|Out on:||Theatrical 18th June 2021|
“An insightful exploration of a passionate human being” Film Ink
“Phil Liggett has been there for every key moment in cycling over the last half-century” Brisbane Times
“If you want insights into the colourful world of professional cycling... talk to Phill Liggett” Sydney Morning Herald
OUTSTANDING DOCUMENTARY ON A TRUE CYCLING LEGEND GETS UK RELEASE
Demand Film announces the release of the thrilling and poignant documentary PHIL LIGGETT: THE VOICE OF CYCLING, about the cyclist-turned-iconic commentator, in UK cinemas from 18th June.
From the directors of the award-winning 2015 documentary Remembering The Man, and 2017’s Mamil (Middle-aged men in lycra), it’s a portrait of “a walking, talking part of broadcast history,” Phil Liggett MBE, the amateur cyclist who became the world-recognised voice of the Tour de France.

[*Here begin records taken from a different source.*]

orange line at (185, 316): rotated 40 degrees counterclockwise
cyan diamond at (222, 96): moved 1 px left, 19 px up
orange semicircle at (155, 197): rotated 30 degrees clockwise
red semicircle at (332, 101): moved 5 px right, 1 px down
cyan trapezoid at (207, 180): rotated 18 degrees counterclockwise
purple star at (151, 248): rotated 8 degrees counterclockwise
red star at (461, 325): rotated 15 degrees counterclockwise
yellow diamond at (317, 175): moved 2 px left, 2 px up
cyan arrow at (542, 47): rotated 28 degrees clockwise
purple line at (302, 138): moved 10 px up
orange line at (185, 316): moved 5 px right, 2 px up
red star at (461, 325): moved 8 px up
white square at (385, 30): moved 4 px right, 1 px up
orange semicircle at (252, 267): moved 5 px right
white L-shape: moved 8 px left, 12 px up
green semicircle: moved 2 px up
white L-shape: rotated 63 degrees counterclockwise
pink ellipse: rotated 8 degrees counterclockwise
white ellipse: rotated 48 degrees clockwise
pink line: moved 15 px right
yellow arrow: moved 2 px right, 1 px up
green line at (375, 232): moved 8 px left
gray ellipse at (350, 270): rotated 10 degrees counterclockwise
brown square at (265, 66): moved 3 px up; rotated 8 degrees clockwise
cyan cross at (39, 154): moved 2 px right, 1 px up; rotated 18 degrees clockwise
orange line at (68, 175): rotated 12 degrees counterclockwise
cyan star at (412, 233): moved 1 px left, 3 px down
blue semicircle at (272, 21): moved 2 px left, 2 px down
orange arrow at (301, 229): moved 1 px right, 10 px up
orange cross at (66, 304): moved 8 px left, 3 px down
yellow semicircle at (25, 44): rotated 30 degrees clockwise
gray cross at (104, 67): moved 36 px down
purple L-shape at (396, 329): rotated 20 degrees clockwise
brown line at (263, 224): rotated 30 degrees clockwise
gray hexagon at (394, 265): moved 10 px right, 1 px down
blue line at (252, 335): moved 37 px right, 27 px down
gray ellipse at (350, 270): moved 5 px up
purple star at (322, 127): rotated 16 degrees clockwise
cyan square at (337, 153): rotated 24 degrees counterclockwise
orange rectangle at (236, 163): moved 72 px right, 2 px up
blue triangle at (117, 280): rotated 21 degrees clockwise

The film offers an insight into Liggett’s dedication to the sport, as well as his passion for wildlife conservation, tracing early ambitions to be a zoologist, before crashing his bike into an elephant led to a career on two wheels. He went to Fleet Street and then to television, where he has “witnessed every heroic triumph and harrowing tragedy” in the sport. This trajectory led him to cover Lance Armstrong’s spectacular rise and fall at close quarters, concluding in bruised revelations from the shamed superstar.
Released in perfect time for Father’s Day, and the start of the 108th Tour De France, PHIL LIGGETT: THE VOICE OF CYCLING is both fascinating and exciting - a must see, not just for cycling fanatics, but for fans of insightful and affecting documentaries like Senna and Icarus Rising.
Legendary sports broadcaster Phil Liggett is cycling royalty. A former amateur racer turned professional commentator, Phil has covered forty-eight Tours de France and fifteen OlympicGames. He has seen the giants of cycling come and go and he has outlasted them all, with his brilliance on the microphone the stuff of legend.
Now in the twilight of his career, Phil has no plans to retire. He has found a new and noble vocation saving endangered rhinos from poachers – but can this ever replace the thrill of calling the big races, and how much longer can he continue to be the voice of cycling?